GCS: It's going to change the way we think about our formalism.

DPF: It's doable, but with unknown cost, and probably a non-trivial change (to the existing grammars). Or we have a way to count how many elements are on the list.

EMB: It's easy with list using first and rest, but not with diff-list. It's a shared problem, so if one engine can solve it first...

GCS: It's a theoretical problem, not implementational.

EMB: Laurie's coordination work also requires that, for languages with a need to differentiate NUMBER between duo and plural (more than 2). As a summary: there is no easy solution, just engineering solution.

GCS: There's an integer tdl feature which could be extended.

FZZ: Question 2.2 is can we redefine SLASH to allow more than one slashed values?

DPF: Yes, you can.

FCB: Another question, why do the rules extracting comp and subj have different ways of setting the SLASH value?

DPF: The way used in the extracted-comp rule is the correct way. In defining an empty dlist, using 0-dlist is not enough, you must say its LIST is <>.

As a summary, we should change extracted-subj in matrix.tdl, and use ERG to test whether it affects other things. The symmetry should be resolved to the complement one, but assigned in the fashion of subj, so it can allow more than one item in SLASH (redefine it to be diff-list).

FCB: now the question of why using lexical almalgation.

DPF: Verbs are observed with gap, but adjectives usually are not, except "easy"-like ones. E.g. "The teacher is easy to please." Adjs like "easy" can have a gap. So lexical entry can control that. Otherwise you'll need two head-comp rules, one for non-gap, one for gap.

EMB: Stop-gap is described in textbook, but not used in implementation.

DPF: It's not implementable.

EMB: Can we simplify Matrix to two versions: 1. slash list is one, using lexical almalgation, and 2. slash list larger than one, using phrasal almalgation.
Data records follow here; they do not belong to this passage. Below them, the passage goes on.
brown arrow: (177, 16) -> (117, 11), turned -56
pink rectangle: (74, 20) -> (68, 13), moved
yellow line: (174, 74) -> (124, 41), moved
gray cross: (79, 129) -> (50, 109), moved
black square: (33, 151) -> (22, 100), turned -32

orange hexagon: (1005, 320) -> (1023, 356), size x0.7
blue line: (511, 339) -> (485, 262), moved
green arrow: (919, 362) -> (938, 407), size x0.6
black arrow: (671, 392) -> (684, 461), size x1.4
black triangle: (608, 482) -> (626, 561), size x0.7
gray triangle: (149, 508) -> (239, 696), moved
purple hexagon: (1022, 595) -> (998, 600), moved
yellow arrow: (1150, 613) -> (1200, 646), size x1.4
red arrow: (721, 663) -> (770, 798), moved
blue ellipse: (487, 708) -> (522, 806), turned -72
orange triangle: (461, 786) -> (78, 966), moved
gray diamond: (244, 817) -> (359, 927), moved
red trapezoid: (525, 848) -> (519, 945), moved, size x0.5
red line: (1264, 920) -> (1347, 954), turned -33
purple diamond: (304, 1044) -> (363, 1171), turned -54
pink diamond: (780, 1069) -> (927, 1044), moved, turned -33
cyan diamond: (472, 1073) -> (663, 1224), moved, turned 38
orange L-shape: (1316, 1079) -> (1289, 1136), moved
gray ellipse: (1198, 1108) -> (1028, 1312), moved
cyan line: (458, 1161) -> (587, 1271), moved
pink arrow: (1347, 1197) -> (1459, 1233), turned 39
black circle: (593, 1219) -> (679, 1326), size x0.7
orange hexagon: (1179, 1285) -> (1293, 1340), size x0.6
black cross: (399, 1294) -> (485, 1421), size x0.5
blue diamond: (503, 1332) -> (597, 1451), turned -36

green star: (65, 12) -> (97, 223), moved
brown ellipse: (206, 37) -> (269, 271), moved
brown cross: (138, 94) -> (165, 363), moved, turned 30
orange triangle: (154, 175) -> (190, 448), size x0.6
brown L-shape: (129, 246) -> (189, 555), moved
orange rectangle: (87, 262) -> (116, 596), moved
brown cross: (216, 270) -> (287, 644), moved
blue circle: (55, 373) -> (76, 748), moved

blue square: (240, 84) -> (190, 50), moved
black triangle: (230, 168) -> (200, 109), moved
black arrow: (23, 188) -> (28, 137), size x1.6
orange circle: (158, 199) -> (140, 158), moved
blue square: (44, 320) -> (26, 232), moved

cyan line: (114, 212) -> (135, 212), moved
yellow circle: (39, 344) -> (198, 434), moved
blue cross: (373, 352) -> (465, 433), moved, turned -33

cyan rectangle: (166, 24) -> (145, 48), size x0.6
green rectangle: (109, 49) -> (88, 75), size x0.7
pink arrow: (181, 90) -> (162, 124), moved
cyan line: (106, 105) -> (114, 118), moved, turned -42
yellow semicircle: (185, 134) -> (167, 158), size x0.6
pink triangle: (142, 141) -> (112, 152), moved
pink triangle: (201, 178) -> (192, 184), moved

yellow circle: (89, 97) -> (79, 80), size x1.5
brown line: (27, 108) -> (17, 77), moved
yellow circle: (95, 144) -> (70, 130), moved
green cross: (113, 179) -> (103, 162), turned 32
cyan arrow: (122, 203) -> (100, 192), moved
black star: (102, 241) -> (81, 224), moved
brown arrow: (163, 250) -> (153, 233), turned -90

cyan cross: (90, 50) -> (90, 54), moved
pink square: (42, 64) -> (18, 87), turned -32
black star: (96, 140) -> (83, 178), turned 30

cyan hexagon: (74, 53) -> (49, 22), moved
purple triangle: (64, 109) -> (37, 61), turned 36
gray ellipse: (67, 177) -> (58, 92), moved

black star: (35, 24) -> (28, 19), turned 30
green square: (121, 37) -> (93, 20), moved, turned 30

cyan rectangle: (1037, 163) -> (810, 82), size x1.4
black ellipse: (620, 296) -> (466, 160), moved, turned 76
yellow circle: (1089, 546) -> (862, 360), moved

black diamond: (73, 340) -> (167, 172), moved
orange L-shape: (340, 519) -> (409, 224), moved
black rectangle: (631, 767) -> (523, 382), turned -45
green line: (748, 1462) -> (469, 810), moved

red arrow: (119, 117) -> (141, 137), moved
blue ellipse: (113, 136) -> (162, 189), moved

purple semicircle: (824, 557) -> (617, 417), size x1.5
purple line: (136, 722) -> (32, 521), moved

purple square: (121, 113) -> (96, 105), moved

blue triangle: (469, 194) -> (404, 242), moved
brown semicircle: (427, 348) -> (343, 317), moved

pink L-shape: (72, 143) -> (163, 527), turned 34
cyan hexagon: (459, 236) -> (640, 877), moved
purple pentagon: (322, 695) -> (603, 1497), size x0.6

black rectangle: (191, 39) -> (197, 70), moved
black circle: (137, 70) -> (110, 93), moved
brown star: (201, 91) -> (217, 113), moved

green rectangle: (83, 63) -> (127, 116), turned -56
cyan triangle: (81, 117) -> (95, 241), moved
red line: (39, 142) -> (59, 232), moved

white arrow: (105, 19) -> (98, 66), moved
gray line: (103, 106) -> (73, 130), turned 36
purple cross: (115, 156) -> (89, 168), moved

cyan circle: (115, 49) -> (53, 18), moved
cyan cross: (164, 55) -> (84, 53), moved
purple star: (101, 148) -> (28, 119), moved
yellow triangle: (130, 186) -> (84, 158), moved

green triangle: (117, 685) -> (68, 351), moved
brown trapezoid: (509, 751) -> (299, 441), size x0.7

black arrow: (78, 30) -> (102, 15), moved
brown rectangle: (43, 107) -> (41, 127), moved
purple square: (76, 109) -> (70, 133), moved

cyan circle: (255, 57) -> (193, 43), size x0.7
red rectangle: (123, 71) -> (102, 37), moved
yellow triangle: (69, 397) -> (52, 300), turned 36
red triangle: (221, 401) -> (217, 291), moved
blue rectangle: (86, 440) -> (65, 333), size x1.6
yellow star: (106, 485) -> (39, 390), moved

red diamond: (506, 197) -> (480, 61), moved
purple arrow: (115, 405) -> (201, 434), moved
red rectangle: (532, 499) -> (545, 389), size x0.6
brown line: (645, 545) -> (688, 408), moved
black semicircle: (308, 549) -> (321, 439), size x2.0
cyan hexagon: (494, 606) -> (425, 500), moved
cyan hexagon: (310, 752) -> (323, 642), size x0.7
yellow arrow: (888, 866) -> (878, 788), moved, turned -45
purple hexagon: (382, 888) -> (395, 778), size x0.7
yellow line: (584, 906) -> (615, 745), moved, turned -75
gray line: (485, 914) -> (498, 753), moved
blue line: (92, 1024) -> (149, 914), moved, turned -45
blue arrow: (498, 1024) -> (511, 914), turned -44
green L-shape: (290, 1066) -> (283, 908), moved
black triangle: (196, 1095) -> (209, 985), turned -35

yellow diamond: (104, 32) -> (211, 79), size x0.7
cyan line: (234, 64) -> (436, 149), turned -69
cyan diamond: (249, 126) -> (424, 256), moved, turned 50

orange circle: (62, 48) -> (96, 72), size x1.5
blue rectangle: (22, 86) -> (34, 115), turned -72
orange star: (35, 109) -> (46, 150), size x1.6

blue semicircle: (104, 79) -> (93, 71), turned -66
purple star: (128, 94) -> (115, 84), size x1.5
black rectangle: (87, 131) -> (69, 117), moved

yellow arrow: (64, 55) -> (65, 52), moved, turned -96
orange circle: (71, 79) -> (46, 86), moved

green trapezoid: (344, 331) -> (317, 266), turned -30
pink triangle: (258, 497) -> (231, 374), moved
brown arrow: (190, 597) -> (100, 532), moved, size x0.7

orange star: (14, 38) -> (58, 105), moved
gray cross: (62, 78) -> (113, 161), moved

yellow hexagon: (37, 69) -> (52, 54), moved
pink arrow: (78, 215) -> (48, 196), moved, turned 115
Currently it is filling the one and only gap crosslingually.

DPF: There's not enough intuition to have a conclusion.

FCB: We had trouble finding all the places in the grammar rules to close off non-local values.

DPF: We could ask developers to add a well-formedness test.

EMB: Do you want the same type of checking on RELS, which is also a diff-list.

DPF: That can be done in configuration by grammar engineers, to say which ones need to be checked.